Mettre hors-la-loi la pub pour les produits vraiment polluants ? «L’auto-régulation ne fonctionne pas»
Carine Thibaut, conseillère politique et porte-parole chez Greenpeace Belgique, ne voit pas d’autre issue que l’interdiction pure et simple de toute promotion des énergies fossiles, y compris la pub en faveur des transports aérien, routier (sauf publics) et par voie d’eau. « Les industries fossiles sont les industries du tabac d’aujourd’hui ».
Prohiber la publicité en faveur du charbon, du pétrole et du gaz: bien, mais pourrait nettement mieux faire?

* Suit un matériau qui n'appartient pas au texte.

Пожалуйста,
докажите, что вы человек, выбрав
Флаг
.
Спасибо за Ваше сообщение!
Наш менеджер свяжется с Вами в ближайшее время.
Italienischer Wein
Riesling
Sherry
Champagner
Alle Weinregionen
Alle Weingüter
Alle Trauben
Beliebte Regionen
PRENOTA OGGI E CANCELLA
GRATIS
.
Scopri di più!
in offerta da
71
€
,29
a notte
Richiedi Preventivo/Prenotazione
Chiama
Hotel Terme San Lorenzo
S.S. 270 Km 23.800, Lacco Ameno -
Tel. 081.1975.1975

Certainement. Les propositions de loi et de résolution déposées à la Chambre par Ecolo-Groen ont le mérite de poser, pour la première fois en Belgique, la question d’une interdiction de la publicité liée à des questions environnementales et non plus à des enjeux de santé publique comme cela a été le cas avec l’interdiction de la publicité pour le tabac. Dans les faits, le paysage publicitaire vu par les francophones en sera peu modifié, à l’exception du gaz. Il faut prendre cette initiative parlementaire pour ce qu’elle est: un premier pas, certes insuffisant, vers un débat parlementaire sur l’impact de la publicité sur les émissions de gaz à effet de serre. Les industries fossiles sont les industries du tabac d’aujourd’hui. L’effet symbolique d’une interdiction serait fort.
Les industries fossiles sont les industries du tabac d’aujourd’hui.

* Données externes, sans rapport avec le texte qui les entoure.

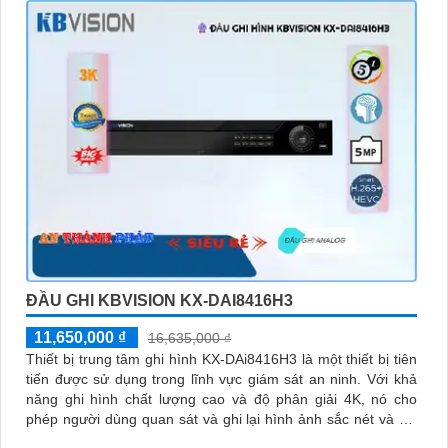
ĐẦU GHI KBVISION KX-DAI8416H3
11,650,000 ₫
16,635,000 ₫
Thiết bị trung tâm ghi hình KX-DAi8416H3 là một thiết bị tiên
tiến được sử dụng trong lĩnh vực giám sát an ninh. Với khả
năng ghi hình chất lượng cao và độ phân giải 4K, nó cho
phép người dùng quan sát và ghi lại hình ảnh sắc nét và chi
tiết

La pub pour les produits dérivés des énergies fossiles comme les plastiques resterait autorisée: où est la logique de ne pas aller jusqu’au bout de la logique?
Nous sommes sur ce point sur la même longueur d’onde que l’option retenue par Ecolo-Groen. S’attaquer frontalement à la publicité en faveur des produits dérivés des énergies fossiles n’est pas un bon angle et nous nous situons là dans un créneau qui fait déjà l’objet de réglementations européennes de plus en plus strictes.
Mais en ne frappant pas la publicité pour les compagnies aériennes, les véhicules à moteur thermique et autres produits par essence nocifs pour le climat, ne brouille-t-on pas le message puisqu’on continue à autoriser des incitations à des comportements polluants?
Il est clair que, selon nous, il faut cibler la publicité des plus gros pollueurs de la planète qui exploitent les énergies fossiles en continuant de coloniser notre espace mental ainsi que les entreprises impliquées dans les transports aérien, routier et par voie d’eau alimentés par des énergies fossiles, à l’exception des transports publics.
Le sponsoring ou parrainage des événements culturels et sportifs par les marques du secteur des énergies fossiles serait également épargné par l’interdiction, à l’inverse de la législation adoptée sur le tabac. Au final, la démarche ne revient-elle pas à se donner bonne conscience?
Là aussi, la proposition de loi est trop faible au regard de l’enjeu qui doit être de lutter contre la normalité dans laquelle s’installent les campagnes de greenwashing, ce marketing qui met en avant des «activités vertes» faisant faussement croire que les entreprises ont pris le grand tournant de la transition écologique et induit dès lors le consommateur en erreur. L’industrie des énergies fossiles maîtrise depuis longtemps les ficelles du marketing et de la publicité dont on ne peut sous-estimer l’impact sur notre quotidien et sur la crise climatique. Une agence de communication anglaise a démontré qu’une simple campagne publicitaire d’Audi avait entraîné la vente de 132 700 voitures. Soit une augmentation globale des gaz à effet de serre de plus de cinq millions de tonnes d’équivalent CO2, pour une seule campagne de pub!
Ne vaut-il pas mieux chercher à réguler ou à encadrer ce type de publicité et de marketing plutôt que de vouloir les interdire purement et simplement?
L’autorégulation ne fonctionne pas ou de manière trop limitée. L’organisme chargé de réguler la publicité, le Jury d’éthique publicitaire (JEP), est financé par le secteur de la publicité et la moitié de ses membres en sont issus. Son action ne débute que lorsque la publicité contestée a déjà été diffusée, il faut déposer une plainte pour obtenir un éventuel retrait. Autant dire que le mal a déjà été fait.